The content of this blog is the foreword from the Editorial Director published in PotatoWorld magazine 2020/03.
Targeted management, that’s what many parties in the chain need this year. Due to the global Corona pandemic, the market for French-fry potatoes largely collapsed this spring and the question now is to what extent and how quickly the market will recover. In the last growing season, you sometimes saw growers with state-of-the art storage facilities and a top product of potatoes in the storehouse still running into financial difficulties. This begs the question: what effect will this have on the sector in the long run? Will the trade flows change, will the risks in the chain be shifted, will the acreage come under pressure, will organic cultivation become more popular, and will this in fact create opportunities for new varieties? These are just a few questions that can have a huge impact on the resilience of the sector.
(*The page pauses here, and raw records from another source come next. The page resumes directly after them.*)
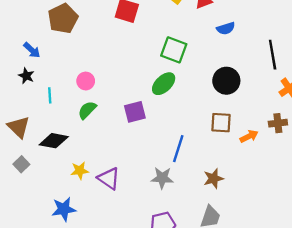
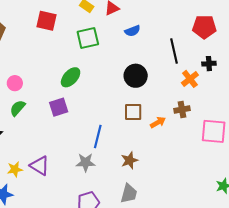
green square: (174, 50) -> (88, 38), moved, turned -30
green ellipse: (164, 84) -> (71, 77), moved
yellow star: (80, 171) -> (15, 169), moved

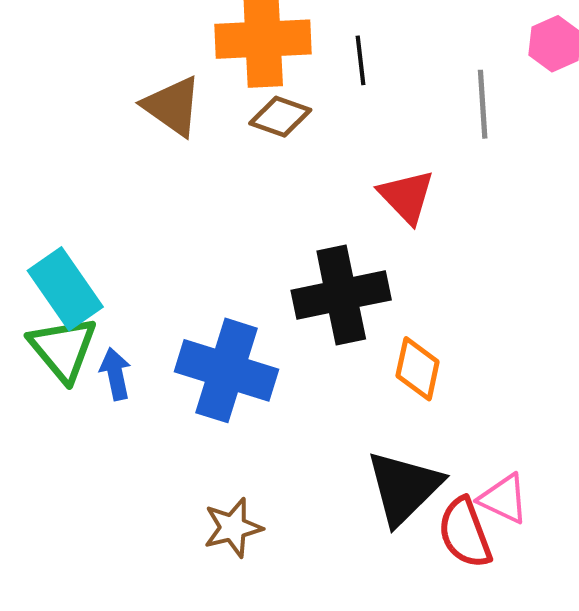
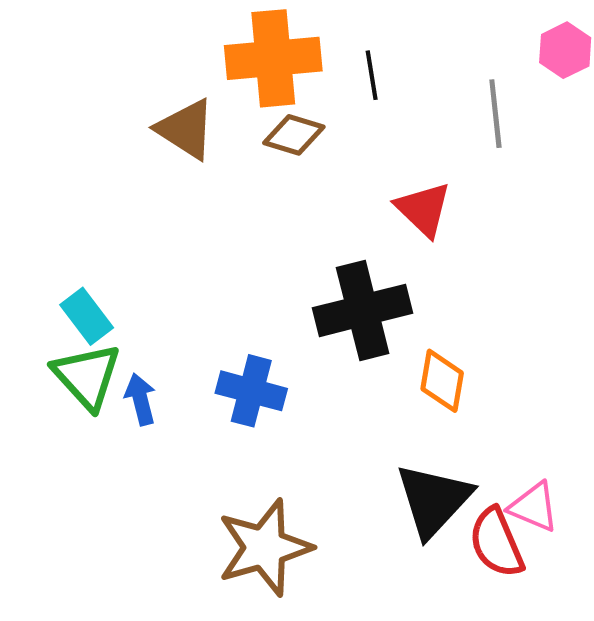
cyan rectangle: (65, 289) -> (87, 316), size x0.7
blue cross: (226, 370) -> (251, 391), size x0.7
brown star: (233, 528) -> (265, 548), size x1.6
In addition, issues such as climate change will play a significant role. These topics will have a significant impact on the potato sector in the coming years. Not to mention a possible resurgence of the pandemic. In addition to the pressure on the potato market, European growers are already having to make major adjustments to their farm management operations by abolishing the haulm killer chlorpropham in potato storage and this may also happen elsewhere in the world.
In order to answer some questions, Dutch breeding companies such as HZPC and Meijer are already busy looking for new varieties. They want to use genetic markers and other modern breeding techniques to find the best varieties with good resistance to climate change, pests and diseases in order to speed up the breeding process. Once there are new varieties, it’s important to recover all the costs involved. This requires checking, which is the task of an organisation such as Breeders Trust. By means of targeted measuring using satellite images, the organisation hopes to be able to completely eliminate any unlawful business activities. If that is successful, the breeding companies will eventually receive what they rightfully earn in license income, which in turn will accelerate the development of the new varieties.